In 2024, Tower celebrated 150 years of operation in the Pacific.

==Today==
Tower operates across New Zealand and the Pacific Islands, providing personal lines and SME insurance for more than 327,000 customers as of 31 March 2026. The company is the only general insurer listed on the New Zealand Stock Exchange (NZX) and rejoined the NZX 50 Index in 2024.

In May 2026, Tower reported underlying net profit after tax of NZ$36.8 million and reported net profit after tax of NZ$22.9 million for the six months ended 31 March 2026.

Tower's head office is located in a 6 Green Star building on Fanshawe Street, Auckland.

Tower received Canstar’s Home & Contents Insurer of the Year award in 2024, 2025 and 2026. It also received Canstar Innovation Excellence Awards for its flood risk-rating tool in 2023 and its landslide and sea-surge risk-rating tool in 2026. In 2024, Tower received Excellence in Workplace Diversity, Equity and Inclusion Award at the 2024 New Zealand Insurance Industry Awards.

In March 2022, Tower released its new brand identity 'Thinking Ahead', reflecting the company's growth strategy and customer-centric approach. In 2025, Tower launched a new brand platform and tagline, ‘forward thinking, future ready’, reflecting its focus on simpler, more accessible and digitally led insurance. The platform was introduced through ‘The Misses’ campaign, which used humour and everyday mishaps to position Tower as helping customers prepare for unexpected events. The campaign later received Kantar’s June 2025 Ad Impact Award.

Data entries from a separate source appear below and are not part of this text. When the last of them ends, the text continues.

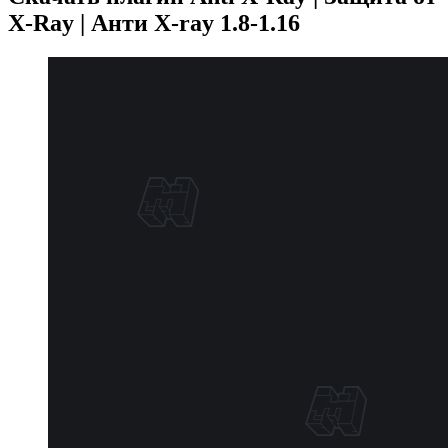
X-Ray | Анти X-ray 1.8-1.16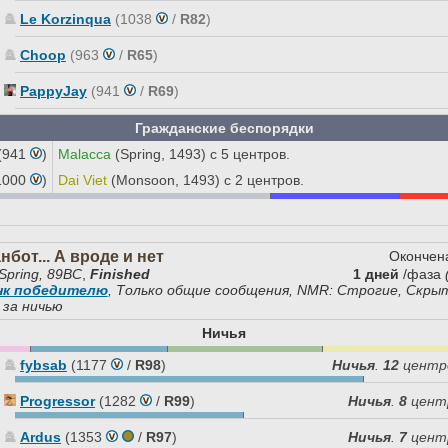
Le Korzinqua
(1038
/
R82
)
Choop
(963
/
R65
)
PappyJay
(941
/
R69
)
Гражданские беспорядки
(941
)
Malacca
(Spring, 1493) с 5 центров.
1000
)
Dai Viet
(Monsoon, 1493) с 2 центров.
нбот... А вроде и нет
Окончен
Spring, 89BC
,
Finished
1 дней
/фаза
нк победителю
, Только общие сообщения, NMR: Строгие, Скры
 за ничью
Ничья
fybsab
(1177
/
R98
)
Ничья
.
12
центр
Progressor
(1282
/
R99
)
Ничья
.
8
цент
Ardus
(1353
/
R97
)
Ничья
.
7
цент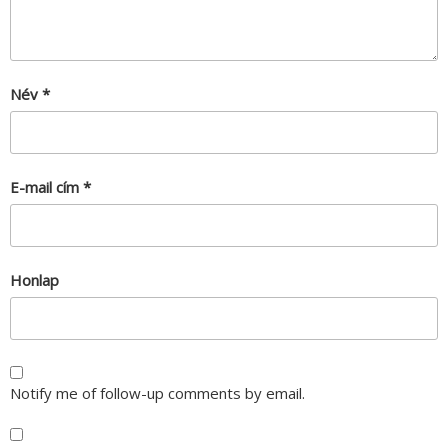
Név
*
E-mail cím
*
Honlap
Notify me of follow-up comments by email.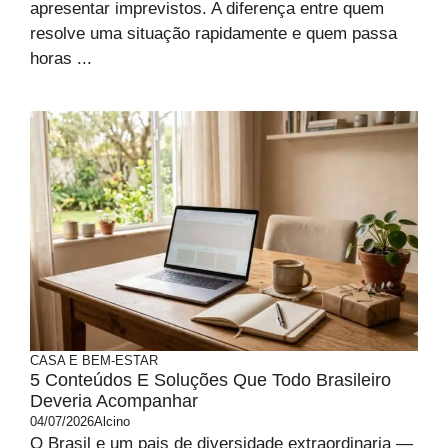
apresentar imprevistos. A diferença entre quem
resolve uma situação rapidamente e quem passa
horas ...
CASA E BEM-ESTAR
5 Conteúdos E Soluções Que Todo Brasileiro
Deveria Acompanhar
04/07/2026
Alcino
O Brasil e um pais de diversidade extraordinaria —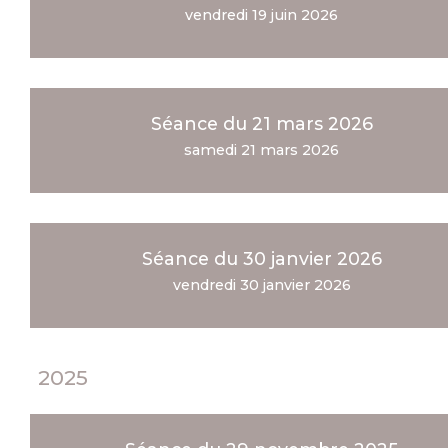
vendredi 19 juin 2026
Séance du 21 mars 2026
samedi 21 mars 2026
Séance du 30 janvier 2026
vendredi 30 janvier 2026
2025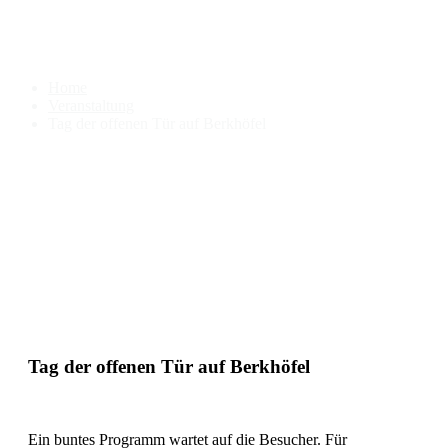
Tag der offenen Tür auf
Berkhöfel
Home
Veranstaltung
Tag der offenen Tür auf Berkhöfel
Tag der offenen Tür auf Berkhöfel
Ein buntes Programm wartet auf die Besucher. Für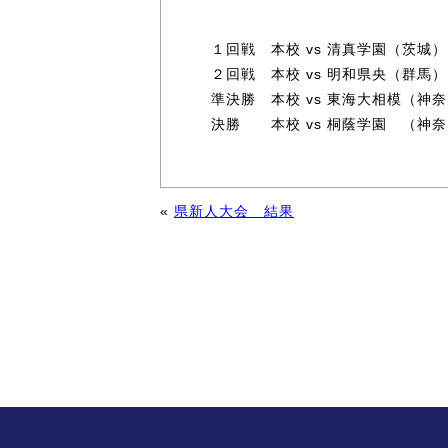
１回戦 本校 vs 清真学園（茨城
２回戦 本校 vs 明和県央（群馬
準決勝 本校 vs 東海大相模（神
決勝 本校 vs 桐蔭学園 （神
«
県新人大会 結果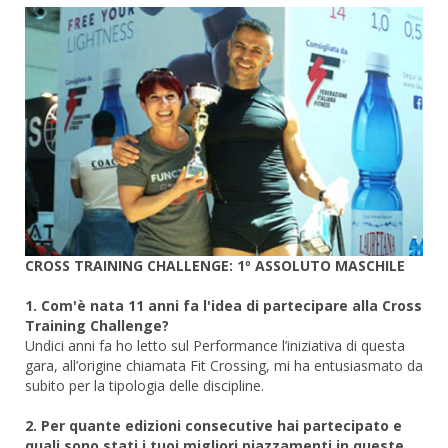
CROSS TRAINING CHALLENGE: 1º ASSOLUTO MASCHILE
1. Com'è nata 11 anni fa l'idea di partecipare alla Cross
Training Challenge?
Undici anni fa ho letto sul Performance l’iniziativa di questa
gara, all’origine chiamata Fit Crossing, mi ha entusiasmato da
subito per la tipologia delle discipline.
2. Per quante edizioni consecutive hai partecipato e
quali sono stati i tuoi migliori piazzamenti in queste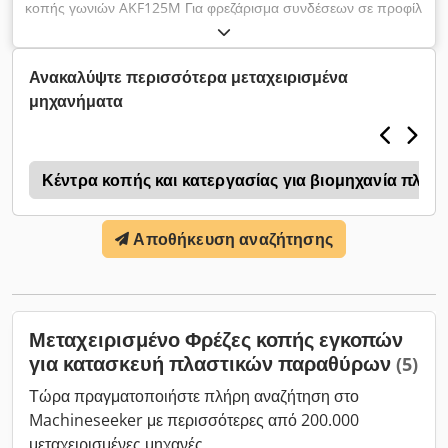
κοπής γωνιών AKF125M Για φρεζάρισμα συνδέσεων σε προφίλ
πλαστικού και αλουμινίου Chodpfjxtbp Rex An Iea Με
σύστημα ταχείας αλλαγής φρέζας. Εύκολος χειρισμός και τέλεια
αποτελέσματα.
Ανακαλύψτε περισσότερα μεταχειρισμένα
μηχανήματα
ς
Κέντρα κοπής και κατεργασίας για βιομηχανία πλα
Αποθήκευση αναζήτησης
Μεταχειρισμένο Φρέζες κοπής εγκοπών
για κατασκευή πλαστικών παραθύρων
(5)
Τώρα πραγματοποιήστε πλήρη αναζήτηση στο
Machineseeker με περισσότερες από 200.000
μεταχειρισμένες μηχανές.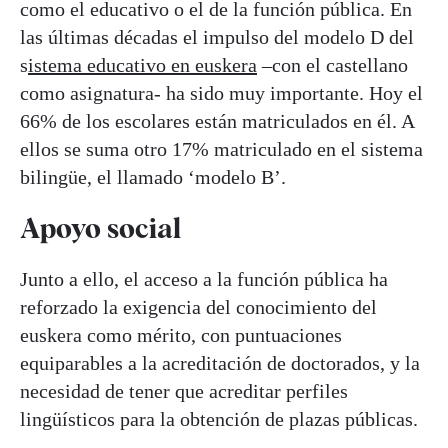
como el educativo o el de la función pública. En
las últimas décadas el impulso del modelo D del
s
istema educativo en euskera
–con el castellano
como asignatura- ha sido muy importante. Hoy el
66% de los escolares están matriculados en él. A
ellos se suma otro 17% matriculado en el sistema
bilingüe, el llamado ‘modelo B’.
Apoyo social
Junto a ello, el acceso a la función pública ha
reforzado la exigencia del conocimiento del
euskera como mérito, con puntuaciones
equiparables a la acreditación de doctorados, y la
necesidad de tener que acreditar perfiles
lingüísticos para la obtención de plazas públicas.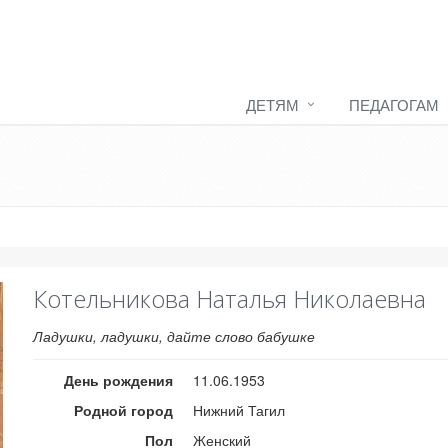
ДЕТЯМ
ПЕДАГОГАМ
Котельникова Наталья Николаевна
Ладушки, ладушки, дайте слово бабушке
День рождения
11.06.1953
Родной город
Нижний Тагил
Пол
Женский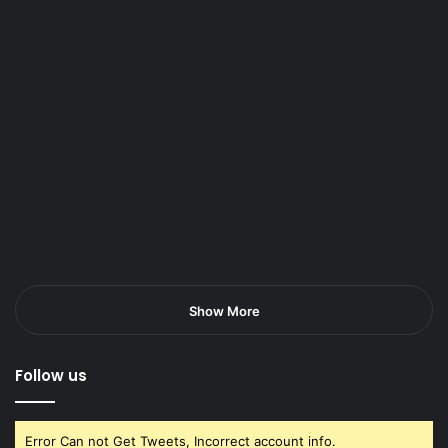
Show More
Follow us
Error Can not Get Tweets, Incorrect account info.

In May 2022, Tower announced the acquisition of TSB's insurance portfolio for $5.2 million. Tower has been underwriting TSB's portfolio since 2004. This was in addition to Tower's acquisitions of Club Marine, ANZs insurance business and a small Westpac legacy portfolio. In June 2024, Tower entered a five-year referral agreement with Kiwibank, which took effect in September 2024. In its May 2026 half-year results, Tower confirmed a further back-book referral arrangement through which it would offer insurance to a portfolio of Kiwibank customers whose existing policies were administered by Ando.

Tower's current and future partnerships include:

- Westpac, the Australasian multinational banking and financial services company. Since July 2026, Tower has underwritten Westpac New Zealand’s house, contents, motor, and landlord insurance products Westpac NZ sells to its customers.
- Kiwibank, the New Zealand state owned bank and financial services provider, which offers its customers house, contents, car and specialist insurance via Tower.
- Trade Me Group, which offers customers online, home, contents and car insurance via Tower under the 'Trade Me Insurance' offering.
- Allianz, one of the world's leading travel insurance specialists, who deliver travel insurance and pet insurance products.
- Coastguard New Zealand, the country's primary maritime search and rescue charity organisation. Tower supports Coastguard's core operations and volunteers.
- TSB, the New Zealand bank and financial services provider, with its own branded portfolio of insurance underwritten by Tower as well as referring its customers to Tower for their insurance needs.
- New Zealand Defence Force, providing tailored insurance policies, for current and former service men and women, and their families.